# Greetings from Saint-Petersburg, Russia



## DmTr (Mar 17, 2017)

Hi.

I'm not a Mason and, frankly, I don't know about Masonry at all. Except, of course, a lot's of conspiracy theories, couple of fiction books, movies and TV reports. And an article on the Wikipedia. So, the thing that's brings me here is slightly different.

I don't have any friends, mostly because I'm living a very private life. So, last week I've started to search for any interesting online club, which I could join to have fun, discuss some interesting topics and get additional motivation to improve myself. But, to my surprise, in 2017 you cannot just google for online club and find one. There is a numerous of abandoned forums and chats, but you can't find a living one, no matter how you try. I guess, now people are using some kind of different form of online communications.

Anyway, there was a one community, which at first I wasn't take seriously.

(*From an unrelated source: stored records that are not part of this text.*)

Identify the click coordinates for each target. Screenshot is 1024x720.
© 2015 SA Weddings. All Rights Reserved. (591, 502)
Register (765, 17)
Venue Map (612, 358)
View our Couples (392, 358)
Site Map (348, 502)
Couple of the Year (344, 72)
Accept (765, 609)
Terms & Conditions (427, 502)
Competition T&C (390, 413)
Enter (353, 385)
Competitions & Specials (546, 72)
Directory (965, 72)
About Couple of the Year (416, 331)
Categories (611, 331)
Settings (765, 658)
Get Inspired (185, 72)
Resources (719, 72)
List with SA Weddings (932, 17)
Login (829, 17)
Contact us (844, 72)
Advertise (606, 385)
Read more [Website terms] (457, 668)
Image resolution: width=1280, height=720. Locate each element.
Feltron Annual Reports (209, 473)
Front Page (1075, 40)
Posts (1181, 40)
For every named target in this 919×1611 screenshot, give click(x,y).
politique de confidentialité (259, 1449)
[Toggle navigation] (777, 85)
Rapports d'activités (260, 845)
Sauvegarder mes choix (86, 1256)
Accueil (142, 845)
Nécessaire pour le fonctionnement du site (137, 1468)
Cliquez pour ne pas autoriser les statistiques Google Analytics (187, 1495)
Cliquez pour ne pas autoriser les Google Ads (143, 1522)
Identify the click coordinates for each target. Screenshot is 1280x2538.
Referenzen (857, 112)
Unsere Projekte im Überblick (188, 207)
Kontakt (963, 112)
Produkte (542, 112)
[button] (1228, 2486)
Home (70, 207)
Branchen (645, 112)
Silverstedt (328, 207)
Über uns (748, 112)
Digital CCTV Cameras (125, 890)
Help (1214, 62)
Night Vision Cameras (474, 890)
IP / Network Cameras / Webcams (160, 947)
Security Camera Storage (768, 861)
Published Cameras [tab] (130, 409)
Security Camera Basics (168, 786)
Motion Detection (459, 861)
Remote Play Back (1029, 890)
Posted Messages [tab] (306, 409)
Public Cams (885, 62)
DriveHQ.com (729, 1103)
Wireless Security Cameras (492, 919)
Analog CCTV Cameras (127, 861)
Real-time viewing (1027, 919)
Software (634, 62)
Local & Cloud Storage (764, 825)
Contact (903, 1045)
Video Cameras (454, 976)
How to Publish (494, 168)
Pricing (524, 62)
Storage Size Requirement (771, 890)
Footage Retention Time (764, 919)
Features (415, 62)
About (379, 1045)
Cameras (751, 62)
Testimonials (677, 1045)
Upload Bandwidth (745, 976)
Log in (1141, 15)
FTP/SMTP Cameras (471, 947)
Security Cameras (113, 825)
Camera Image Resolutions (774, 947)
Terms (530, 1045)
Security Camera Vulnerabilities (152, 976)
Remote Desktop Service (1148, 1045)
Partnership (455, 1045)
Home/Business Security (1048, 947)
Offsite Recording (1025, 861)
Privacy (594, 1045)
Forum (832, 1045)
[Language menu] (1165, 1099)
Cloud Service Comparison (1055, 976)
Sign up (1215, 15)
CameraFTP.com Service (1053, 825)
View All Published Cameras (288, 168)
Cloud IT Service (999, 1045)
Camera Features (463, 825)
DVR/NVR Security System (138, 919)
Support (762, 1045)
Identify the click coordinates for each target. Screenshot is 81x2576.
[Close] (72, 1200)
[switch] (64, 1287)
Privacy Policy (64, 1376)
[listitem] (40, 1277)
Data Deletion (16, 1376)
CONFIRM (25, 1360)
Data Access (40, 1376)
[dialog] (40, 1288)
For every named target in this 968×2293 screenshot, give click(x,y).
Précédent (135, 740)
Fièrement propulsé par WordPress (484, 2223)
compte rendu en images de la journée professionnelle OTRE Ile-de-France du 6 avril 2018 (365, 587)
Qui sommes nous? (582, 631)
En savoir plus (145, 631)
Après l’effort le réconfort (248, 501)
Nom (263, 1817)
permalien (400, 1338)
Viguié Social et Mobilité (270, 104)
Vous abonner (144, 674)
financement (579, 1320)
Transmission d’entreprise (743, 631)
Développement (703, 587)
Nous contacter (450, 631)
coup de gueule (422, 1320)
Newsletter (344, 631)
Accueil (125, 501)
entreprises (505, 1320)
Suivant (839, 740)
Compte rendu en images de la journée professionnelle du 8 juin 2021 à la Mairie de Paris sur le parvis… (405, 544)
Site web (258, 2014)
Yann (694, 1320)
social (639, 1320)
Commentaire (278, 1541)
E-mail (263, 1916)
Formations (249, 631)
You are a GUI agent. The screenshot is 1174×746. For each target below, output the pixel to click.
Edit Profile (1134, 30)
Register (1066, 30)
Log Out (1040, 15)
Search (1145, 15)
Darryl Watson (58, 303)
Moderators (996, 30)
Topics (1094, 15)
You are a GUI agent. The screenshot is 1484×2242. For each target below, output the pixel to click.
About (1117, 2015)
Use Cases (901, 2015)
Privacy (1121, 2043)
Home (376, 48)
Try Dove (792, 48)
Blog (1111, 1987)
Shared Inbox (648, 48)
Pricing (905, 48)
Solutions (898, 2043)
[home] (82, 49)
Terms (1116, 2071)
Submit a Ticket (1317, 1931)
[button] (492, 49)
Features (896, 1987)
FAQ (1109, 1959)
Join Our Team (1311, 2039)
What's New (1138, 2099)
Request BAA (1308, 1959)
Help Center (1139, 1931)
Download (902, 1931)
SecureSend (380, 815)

What can I have in common with the world's most powerful people, who kept ancient secrets and have been secretly controlling my life since I was borned? After a little research I've found that actualy there is probably the place I've looking for. And now I'm asking for your advice. What do you think: is it a right place for me to stay here for a while and try to participate in discussions? I'm open minded about ideas and I'm seeking for some sort of advices. I think that the Masonry could be an interesting way of see things, but I realy don't know much about it so right now I'm not willing to join anything, except of the conversations. Is it ok?

_P.S. I apologize for my low level of English. I'll try to make it better._


----------



## Bloke (Mar 17, 2017)

DmTr said:


> Hi.
> 
> I'm not a Mason and, frankly, I don't know about Masonry at all. Except, of course, a lot's of conspiracy theories, couple of fiction books, movies and TV reports. And an article on the Wikipedia. So, the thing that's brings me here is slightly different.
> 
> ...



Sounds okay to me.... but some of the topics here require understanding only a Freemason has.... some members get a bit exhausted explaining simple things to non-freemason over and over...

Reddit, that's a cool vibrant platform...

https://www.reddit.com/

But Freemasonry, we're the experts, or at least know something first hand..... the Wikipedia page is not that bad ( when it's not been vandalized)..

(EDITED for minor correction)


----------



## Warrior1256 (Mar 17, 2017)

Bloke said:


> Sounds okay to me.... but some of the topics here require understanding only a Freemason has.... some members get a bit exhausted explaining simple things to non-freemason over and over...
> 
> Reddit, that's a cool vibrant platform...
> 
> ...


Agreed!


----------



## Brother JC (Mar 17, 2017)

Please hang out, read, ask questions. And don't worry about your English, it's better than some first-language people I know.


----------



## Ripcord22A (Mar 19, 2017)

We are not the world's most powerful people, and havent been controling anyones lives

Sent from my LG-H918 using My Freemasonry mobile app


----------



## ugur (Mar 20, 2017)

welcome russia, to the nice masons


----------



## Bloke (Mar 20, 2017)

See http://russianmasonry.ru/


----------